Markets were held back by a weak read on U.S. retail sales, though a milder-than-expected slowdown in China's economic growth lifted shares in Asia and Europe.
The U.S. dollar edged slightly higher while the euro fell on continued expectations that the U.S. Federal Reserve will be first among the major central banks to scroll back on ultra-loose monetary policy. Yields on the 10-year U.S. Treasury rose and Bunds rebounded.
U.S. retail sales rose 0.4 percent in June, only half the 0.8 percent economists polled by Reuters had expected. The disappointment was tempered by accelerating growth in New York State's manufacturing sector in July, according to a report from the New York Fed that provides one of the earliest monthly guideposts to U.S. factory conditions.
The mixed picture added to the debate over when and how quickly the Fed would start to slow its stimulus program, which has been widely credited with driving major stock indexes to all-time highs.
European stocks rose 0.3 percent, as the Chinese data eased fears over a slowdown in China, the world's second largest economy. U.S. shares were flat, supported by strong earnings at Citigroup Inc. Shares of the bank rose 2.1 percent to $51.87, and the S&P 500 financial industry sector index gained 0.3 percent.
"There aren't many sellers in the market, but there's a sense that with earnings coming up, everyone is lined up waiting for the gun to go off," said Wayne Kaufman, chief market analyst at Rockwell Securities in New York. "Retail sales were disappointing, but Citigroup had good news. But that news was largely expected."
While earnings for the second quarter have largely come in stronger than expected so far, only a small percentage of S&P 500 components have reported to date. This week will see results from dozens of components, including numerous Dow components.
U.S. shares were also boosted by Boeing Co, which jumped 3 percent to $104.91 as an investigation into a fire that broke out on one of the company's 787 Dreamliners did not blame the plane's batteries.

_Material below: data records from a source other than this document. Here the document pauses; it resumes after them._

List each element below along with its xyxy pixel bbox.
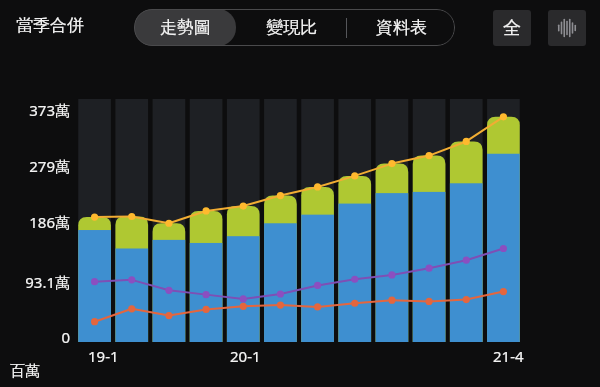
staticText: 當季合併 xyxy=(16,15,84,36)
staticText: 93.1萬 xyxy=(25,272,70,292)
staticText: 百萬 xyxy=(10,362,40,381)
staticText: 20-1 xyxy=(230,346,261,366)
button[interactable]: 全 xyxy=(493,10,531,46)
button[interactable]: 當季合併 xyxy=(14,13,86,38)
staticText: 0 xyxy=(61,327,70,347)
staticText: 279萬 xyxy=(29,156,70,176)
staticText: 373萬 xyxy=(29,100,70,120)
staticText: 21-4 xyxy=(493,346,524,366)
button[interactable]: 走勢圖 xyxy=(134,9,236,46)
staticText: 186萬 xyxy=(29,212,70,232)
staticText: 全 xyxy=(503,17,521,40)
staticText: 變現比 xyxy=(266,17,317,38)
button[interactable]: Indicators xyxy=(548,10,586,46)
button[interactable]: 資料表 xyxy=(347,9,455,46)
staticText: 19-1 xyxy=(88,346,119,366)
staticText: 走勢圖 xyxy=(160,17,211,38)
button[interactable]: 變現比 xyxy=(236,9,346,46)
staticText: 資料表 xyxy=(376,17,427,38)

China's economic growth cooled to 7.5 percent in the second quarter from a year ago, while other figures showed a healthy rise in retail sales and a minor undershoot of forecasts in industrial output. Shares in Shanghai rose 1 percent.

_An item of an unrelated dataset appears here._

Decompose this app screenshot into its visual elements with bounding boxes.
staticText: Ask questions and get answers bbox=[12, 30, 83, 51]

Comments by Beijing last week had led markets to think the numbers might have been weaker, so the outcome brought relief. Commodities initially drove higher, but like stocks faced some profit-taking following a strong week last week.

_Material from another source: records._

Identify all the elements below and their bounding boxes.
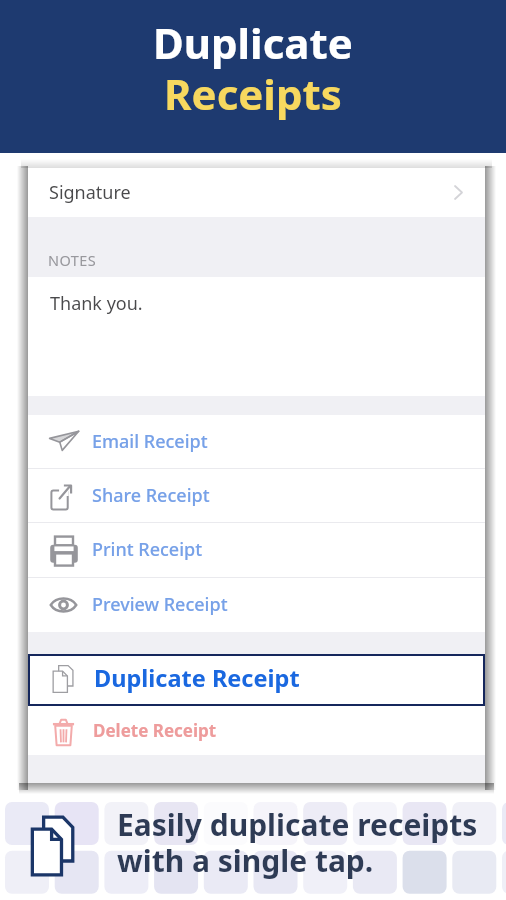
button[interactable]: Duplicate Receipt <box>28 654 485 706</box>
staticText: Easily duplicate receipts with a single … <box>117 804 478 880</box>
button[interactable]: Print Receipt <box>28 523 485 578</box>
staticText: Print Receipt <box>92 537 203 562</box>
staticText: Duplicate <box>153 14 353 71</box>
staticText: Email Receipt <box>92 429 208 454</box>
staticText: Delete Receipt <box>93 719 217 742</box>
button[interactable]: Share Receipt <box>28 469 485 523</box>
button[interactable]: Email Receipt <box>28 415 485 469</box>
other: Duplicate <box>30 816 77 876</box>
staticText: Signature <box>49 180 131 205</box>
staticText: Share Receipt <box>92 483 210 508</box>
staticText: Receipts <box>164 65 342 122</box>
staticText: Thank you. <box>50 291 143 316</box>
staticText: NOTES <box>48 250 96 270</box>
staticText: Duplicate Receipt <box>94 662 300 694</box>
staticText: Preview Receipt <box>92 592 228 617</box>
button[interactable]: Preview Receipt <box>28 578 485 632</box>
button[interactable]: Delete Receipt <box>28 706 485 755</box>
button[interactable]: Signature <box>28 168 485 217</box>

The Dow Jones industrial average was up 7.79 points, or 0.05 percent, at 15,472.09. The Standard & Poor's 500 Index was up 1.16 points, or 0.07 percent, at 1,681.35. The Nasdaq Composite Index was up 4.02 points, or 0.11 percent, at 3,604.10.
The MSCI world index rose 0.2 percent.
Oil slipped from a 3-1/2-month high as it hovered just under $109 a barrel, while copper, gold and silver all nursed minor losses.
The Australian dollar, closely attuned to China's fortunes due to the country's appetite for Aussie raw materials, lost some of its post-data ground to stand 0.2 percent higher at $0.9095. The U.S. dollar was up 0.1 percent against a basket of currencies . The euro fell 0.1 percent to $1.3053, rebounding from a session low of $1.2993.
In the bond market, trading was largely subdued. The benchmark 10-year U.S. Treasury note was up 12/32, with the yield at 2.5465 percent.
Benchmark German Bund futures were 0.15 percent lower at 143.42, having gained almost two points last week, while a sell-off in Portuguese bonds steadied as traders awaited developments after the country's political troubles.
French bonds gave a Gallic shoulder shrug to a downgrade by Fitch, which on Friday became the last of the big three ratings firms to strip Paris of its AAA status.
"Conservative bond investors, such as reserve managers, used to have triple-A only mandates, but they have adapted to the reality that there aren't many triple-As anymore," said Nikolaos Panigirtzoglou, head of global asset allocation at JPMorgan.